→ **TASK GOAL**: The full set of entries, reproduced exactly, is the expected answer.

▬▬▬▬▬▬▬▬▬▬

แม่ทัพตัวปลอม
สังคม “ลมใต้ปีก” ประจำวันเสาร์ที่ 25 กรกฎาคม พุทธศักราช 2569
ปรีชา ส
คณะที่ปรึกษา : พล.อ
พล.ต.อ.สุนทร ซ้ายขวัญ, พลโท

▬▬▬▬▬▬▬▬▬▬

→ **ANSWER FOR THE TASK**:
แม่ทัพตัวปลอม
สังคม “ลมใต้ปีก” ประจำวันเสาร์ที่ 25 กรกฎาคม พุทธศักราช 2569
ปรีชา ส
คณะที่ปรึกษา : พล.อ
พล.ต.อ.สุนทร ซ้ายขวัญ, พลโท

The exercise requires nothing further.